Data for this exercise
:::::

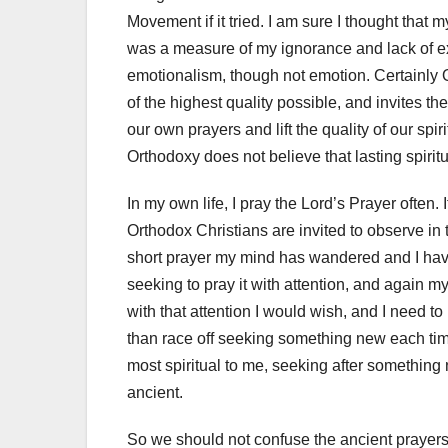
Movement if it tried. I am sure I thought that 
was a measure of my ignorance and lack of ex
emotionalism, though not emotion. Certainly 
of the highest quality possible, and invites th
our own prayers and lift the quality of our spir
Orthodoxy does not believe that lasting spiri
In my own life, I pray the Lord’s Prayer often.
Orthodox Christians are invited to observe in t
short prayer my mind has wandered and I have no
seeking to pray it with attention, and again my
with that attention I would wish, and I need to 
than race off seeking something new each tim
most spiritual to me, seeking after something
ancient.
So we should not confuse the ancient prayers 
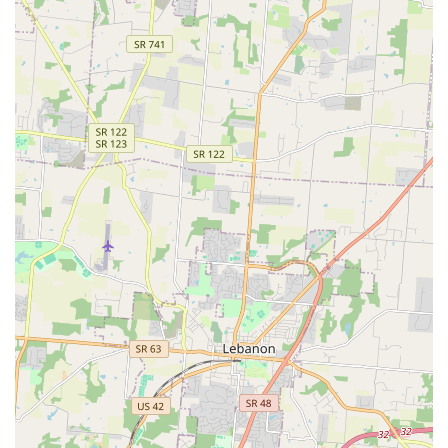
key features that benefit the local pet-owning community.
Specialization in Aquatic and Reptile Supplies:
Unlike
general pet retailers, this store is classified specifically
as a Fish Store, Goldfish Store, Reptile Store, and
Tropical Fish Store. This means local hobbyists can
expect a more robust selection of tanks, lighting, filters,
specialized foods, and knowledgeable staff who
understand the specific needs of fish, reptiles, and
other aquatic life.
High-Quality Grooming Care:
Local reviews consistently
praise individual groomers for their caring, supportive,
and positive approach, which is vital for pets that may
be nervous or uncooperative. The positive feedback
surrounding the compassionate treatment of pets is a
significant highlight for this location's service offering.
Integration of Preventative Healthcare:
The on-site
Vetco Vaccination Clinic provides an easy, scheduled
option for pet owners to keep up with routine shots and
preventative health measures without the expense or
time commitment of a full veterinary hospital visit,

:::::

Your objective
What is needed is an exact retyping of every line from the one containing "Local reviews consistently" through the final line of the entries, and only those lines.

Solved exercise
Local reviews consistently
praise individual groomers for their caring, supportive,
and positive approach, which is vital for pets that may
be nervous or uncooperative. The positive feedback
surrounding the compassionate treatment of pets is a
significant highlight for this location's service offering.
Integration of Preventative Healthcare:
The on-site
Vetco Vaccination Clinic provides an easy, scheduled
option for pet owners to keep up with routine shots and
preventative health measures without the expense or
time commitment of a full veterinary hospital visit,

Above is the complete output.